Von Thilo Koch

Die Ideen der allgemeinen Vervollkommnung, wie man sie seit dem Oktober propagiert, können mich nicht begeistern. Im übrigen sind wir von ihrer Verwirklichung noch weit entfernt. Für die bloße Phrase ist bis heute schon so viel Blut gezahlt worden, daß man wohl sagen kann, das Ziel rechtfertigt die Mittel nicht. Wenn ich von der Umgestaltung unseres Daseins reden höre, gerate ich in Verzweiflung und verliere die Gewalt über mich."
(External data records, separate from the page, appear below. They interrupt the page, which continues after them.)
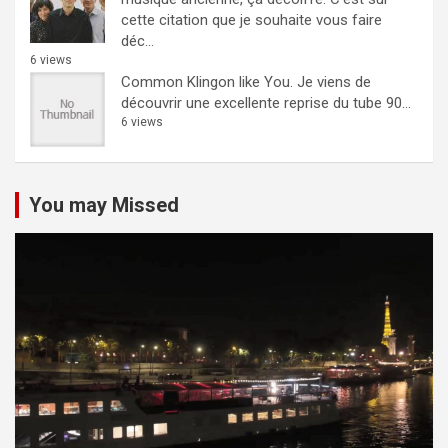
cette citation que je souhaite vous faire
déc...
6 views
Common Klingon like You.
Je viens de
découvrir une excellente reprise du tube 90...
6 views
You may Missed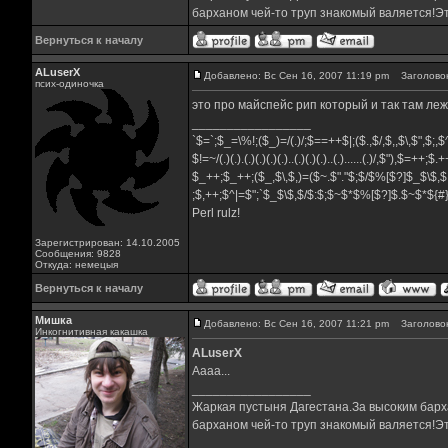
барханом чей-то труп знакомый валяется!Эт
Вернуться к началу
ALuserX
Добавлено: Вс Сен 16, 2007 11:19 pm
Заголовок
псих-одиночка
это про майспейс рип который и так там ле
_________________
`$=`;$_=\%!;($_)=/(.)/;$==++$|;($.,$/,$,,$\,$",$;
$!=~/(.)(.).(.)(.)(.)(.)..(.)(.)(.)..(.)......(.)/,$"),$=++;$
$_++;$_++;($_,$\,$,)=($~.$"."$;$/$%[$?]$_$\$,$
;$,++;$^|=$";`$_$\$,$/$:$;$~$*$%[$?]$.$~$*${
Perl rulz!
Зарегистрирован: 14.10.2005
Сообщения: 9828
Откуда: немецыя
Вернуться к началу
Мишка
Добавлено: Вс Сен 16, 2007 11:21 pm
Заголовок
Инкогнитивная какашка
ALuserX
Аааа...
_________________
Жаркая пустыня Дагестана.За высоким барха
барханом чей-то труп знакомый валяется!Эт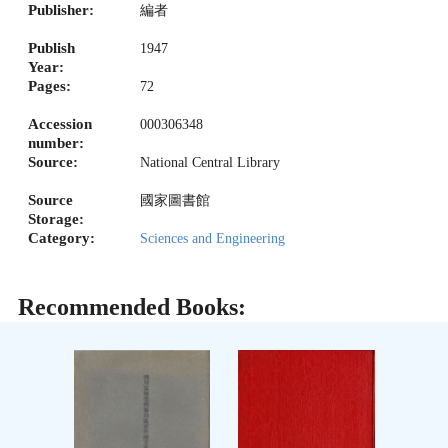
Publisher:
編者
Publish
1947
Year:
Pages:
72
Accession
000306348
number:
Source:
National Central Library
Source
國家圖書館
Storage:
Category:
Sciences and Engineering
Recommended Books: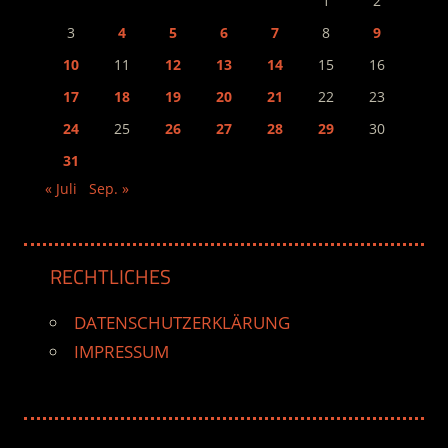
1
2
3
4
5
6
7
8
9
10
11
12
13
14
15
16
17
18
19
20
21
22
23
24
25
26
27
28
29
30
31
« Juli
Sep. »
RECHTLICHES
DATENSCHUTZERKLÄRUNG
IMPRESSUM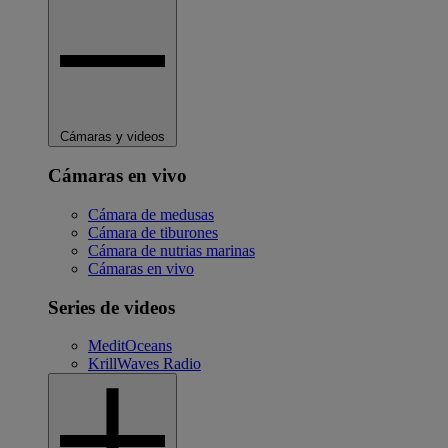
Cámaras y videos
Cámaras en vivo
Cámara de medusas
Cámara de tiburones
Cámara de nutrias marinas
Cámaras en vivo
Series de videos
MeditOceans
KrillWaves Radio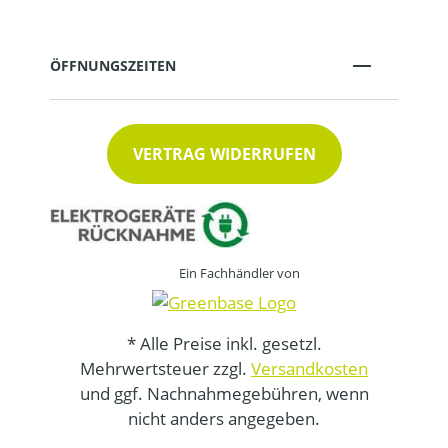
ÖFFNUNGSZEITEN
VERTRAG WIDERRUFEN
Ein Fachhändler von
* Alle Preise inkl. gesetzl.
Mehrwertsteuer zzgl.
Versandkosten
und ggf. Nachnahmegebühren, wenn
nicht anders angegeben.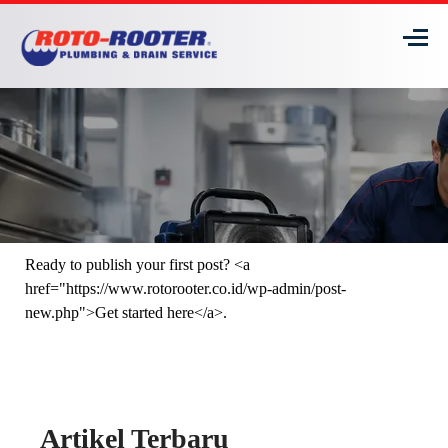
Ready to publish your first post? <a
href="https://www.rotorooter.co.id/wp-admin/post-
new.php">Get started here</a>.
Artikel Terbaru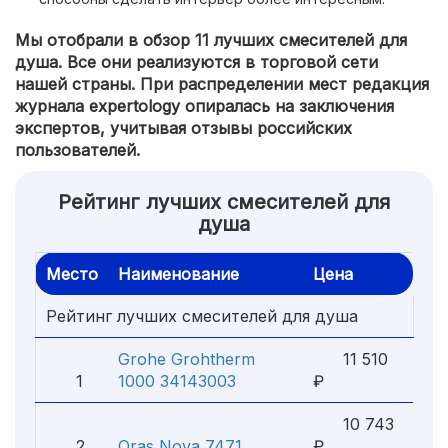
Мы отобрали в обзор 11 лучших смесителей для
душа. Все они реализуются в торговой сети
нашей страны. При распределении мест редакция
журнала expertology опиралась на заключения
экспертов, учитывая отзывы российских
пользователей.
Рейтинг лучших смесителей для
душа
Место
Наименование
Цена
Рейтинг лучших смесителей для душа
Grohe Grohtherm
11 510
1
1000 34143003
₽
10 743
2
Oras Nova 7471
₽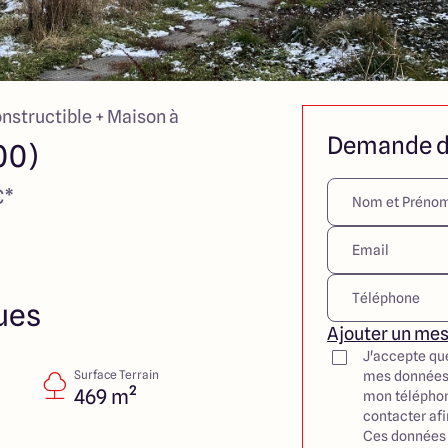
onstructible + Maison à
Demande d
00)
€*
ues
Ajouter un me
J'accepte qu
Surface Terrain
mes données
469 m²
mon téléphon
contacter af
Ces données 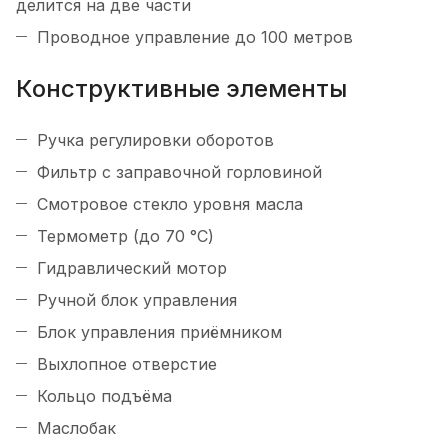
делится на две части
Проводное управление до 100 метров
Конструктивные элементы
Ручка регулировки оборотов
Фильтр с заправочной горловиной
Смотровое стекло уровня масла
Термометр (до 70 °C)
Гидравлический мотор
Ручной блок управления
Блок управления приёмником
Выхлопное отверстие
Кольцо подъёма
Маслобак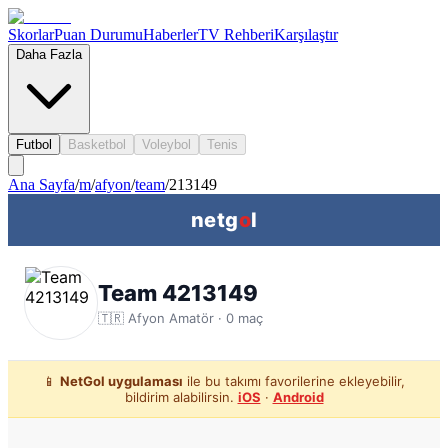
Skorlar
Puan Durumu
Haberler
TV Rehberi
Karşılaştır
Daha Fazla
Futbol
Basketbol
Voleybol
Tenis
Ana Sayfa
/
m
/
afyon
/
team
/
213149
netg
o
l
Team 4213149
🇹🇷
Afyon
Amatör ·
0
maç
📱
NetGol uygulaması
ile bu takımı favorilerine ekleyebilir,
bildirim alabilirsin.
iOS
·
Android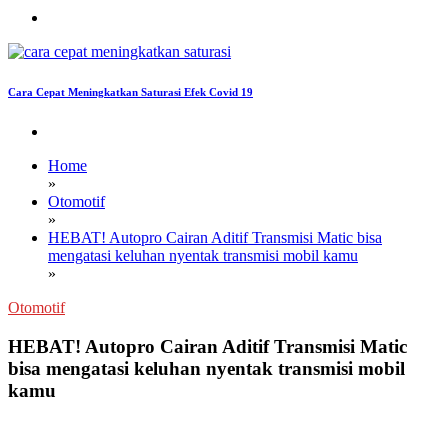
Cara Cepat Meningkatkan Saturasi Efek Covid 19
Home
»
Otomotif
»
HEBAT! Autopro Cairan Aditif Transmisi Matic bisa
mengatasi keluhan nyentak transmisi mobil kamu
»
Otomotif
HEBAT! Autopro Cairan Aditif Transmisi Matic
bisa mengatasi keluhan nyentak transmisi mobil
kamu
Diese Sätze sind im heutigen Rußland von einem Russen gedacht und geschrieben – allerdings nicht in Rußland gedruckt worden. Sie stehen im "Doktor Schiwago". Unter dem Eindruck der entsetzlichen Nachrichten über die Greuel Stalins hätte es bei uns kaum noch jemand für möglich gehalten, daß gleichzeitig eine Existenz wie Boris Pasternak im Sowjetimperium möglich sei. Es war offenbar ein Fehler, sich allein nach den Schilderungen der Koestlers, der Renegaten, ein Bild zu machen. Offenbar aber wäre es nun ein anderer Fehler, ihnen gar keinen Glauben zu schenken. Denn auch der weniger düstere Stalinschüler Chruschtschow hat am Donnerstagabend der vergangenen Woche die Stirn böse gerunzelt. Und das Ergebnis stand übers Wochenende in der Prawda, dem offiziellen Organ der Partei: "Ein erboster Spießer hat seiner rachsüchtigen Gereiztheit freien Lauf gelassen. Pasternaks Roman ist minderwertige reaktionäre Publizistik ohne literarische Qualitäten."

Der Nobelpreisträger für Literatur 1958 telegraphierte aus Moskau nach Stockholm: "Äußerst dankbar, bewegt, stolz, erstaunt, beschämt, Pasternak."

Die Zeitung des mächtigen sowjetischen Schriftstellerverbandes, die Literaturnaja Gazeta, dagegen erklärte den Nobelpreis für eine Auszeichnung aus der Hand von Sowjetfeinden und für eine Beleidigung jedes ehrlichen "Literaturschaffenden".

Dazu wieder die Prawda: "Hätte Pasternak auch nur einen Funken sowjetischer Ehre im Leibe, so würde er die für ihn als Schriftsteller erniedrigende Auszeichnung zurückweisen." Aber "Doktor Schiwago" sei eben ein "konterrevolutionäres, verleumderisches Werk", ein "kleinliches, zweckloses, infames Elaborat".

Schlimmer hätte auch unter Stalin nicht geschimpft werden können. Allerdings wäre nach einem Stirnrunzeln des greisen Diktators Pasternak schon nicht mehr in Freiheit, und niemals hätte sein Telegramm die Zensur passiert.